▶ **WHAT THE TASK ASKS**:
Copy exactly the lines of the data below, beginning with the line with "医療法人丈久会 大下歯科医院" and ending with the line with "bertujuan untuk meningkatkan". Pictures are to be omitted.

THE INPUT: Begin

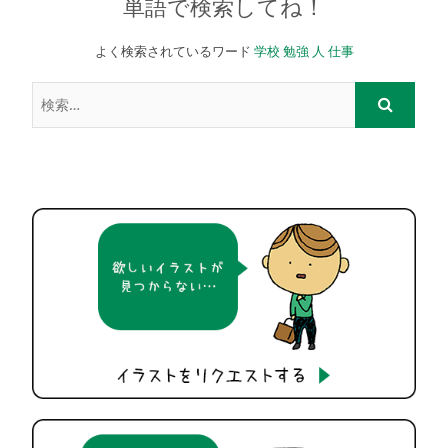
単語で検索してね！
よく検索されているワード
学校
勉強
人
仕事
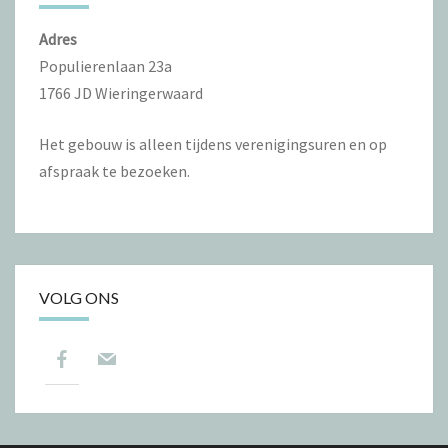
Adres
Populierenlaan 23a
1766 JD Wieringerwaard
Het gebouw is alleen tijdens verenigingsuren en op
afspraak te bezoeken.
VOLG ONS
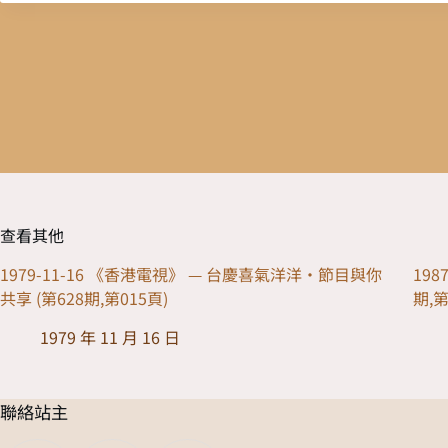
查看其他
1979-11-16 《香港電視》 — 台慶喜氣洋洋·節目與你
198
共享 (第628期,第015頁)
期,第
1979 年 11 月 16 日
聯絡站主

THE INPUT: End
THE INPUT: Begin

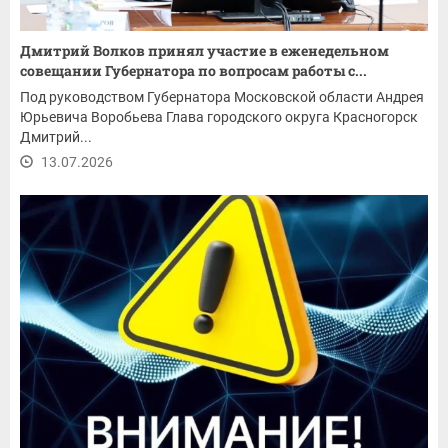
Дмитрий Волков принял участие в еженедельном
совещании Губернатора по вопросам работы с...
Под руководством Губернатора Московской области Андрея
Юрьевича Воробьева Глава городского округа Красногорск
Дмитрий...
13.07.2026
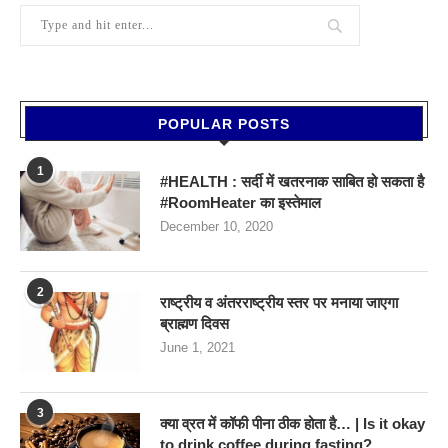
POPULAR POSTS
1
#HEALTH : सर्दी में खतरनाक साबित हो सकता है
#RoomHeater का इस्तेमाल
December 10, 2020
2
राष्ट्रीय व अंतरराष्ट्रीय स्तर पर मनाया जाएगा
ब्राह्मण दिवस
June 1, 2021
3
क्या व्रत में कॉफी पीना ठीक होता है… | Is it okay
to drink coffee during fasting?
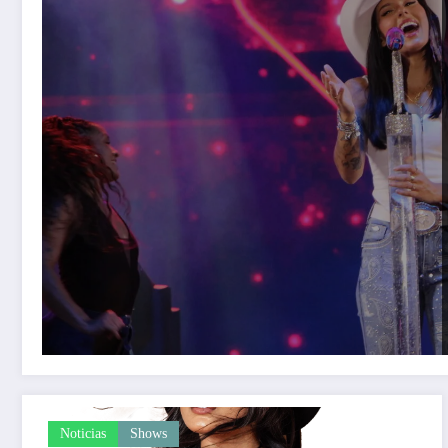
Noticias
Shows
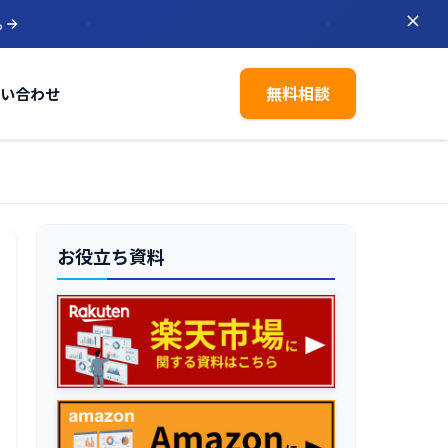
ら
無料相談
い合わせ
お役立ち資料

THE INPUT: End
THE INPUT: Begin

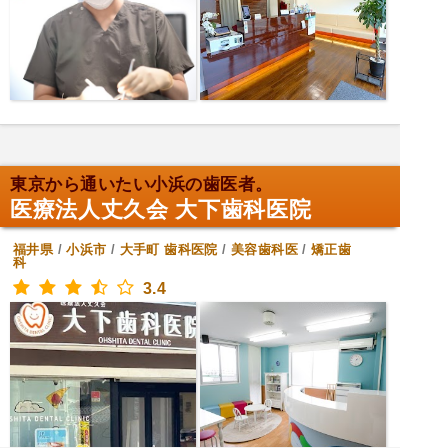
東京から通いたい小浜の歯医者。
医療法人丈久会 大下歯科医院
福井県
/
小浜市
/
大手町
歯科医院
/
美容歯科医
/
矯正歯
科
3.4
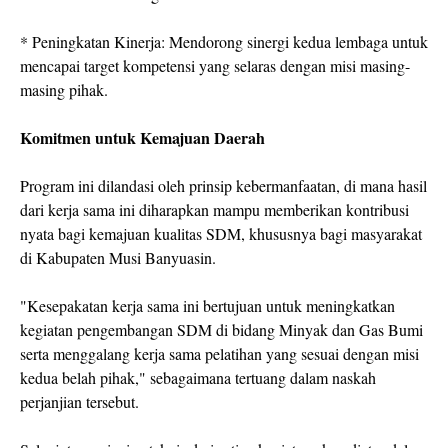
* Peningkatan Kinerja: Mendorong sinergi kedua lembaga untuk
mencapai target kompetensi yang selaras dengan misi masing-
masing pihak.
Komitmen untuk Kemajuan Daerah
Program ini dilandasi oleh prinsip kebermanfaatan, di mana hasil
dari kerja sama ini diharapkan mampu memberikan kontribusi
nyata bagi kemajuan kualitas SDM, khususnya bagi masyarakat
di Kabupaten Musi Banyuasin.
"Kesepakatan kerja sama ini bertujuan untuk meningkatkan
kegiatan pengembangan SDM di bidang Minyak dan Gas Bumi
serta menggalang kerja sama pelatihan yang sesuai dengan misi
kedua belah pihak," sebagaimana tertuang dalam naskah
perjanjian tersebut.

THE INPUT: End

▶ **WRITTEN SOLUTION**:
医療法人丈久会 大下歯科医院
福井県
/
小浜市
/
大手町
歯科医院
/
美容歯科医
/
矯正歯
科
3.4
* Peningkatan Kinerja: Mendorong sinergi kedua lembaga untuk
mencapai target kompetensi yang selaras dengan misi masing-
masing pihak.
Komitmen untuk Kemajuan Daerah
Program ini dilandasi oleh prinsip kebermanfaatan, di mana hasil
dari kerja sama ini diharapkan mampu memberikan kontribusi
nyata bagi kemajuan kualitas SDM, khususnya bagi masyarakat
di Kabupaten Musi Banyuasin.
"Kesepakatan kerja sama ini bertujuan untuk meningkatkan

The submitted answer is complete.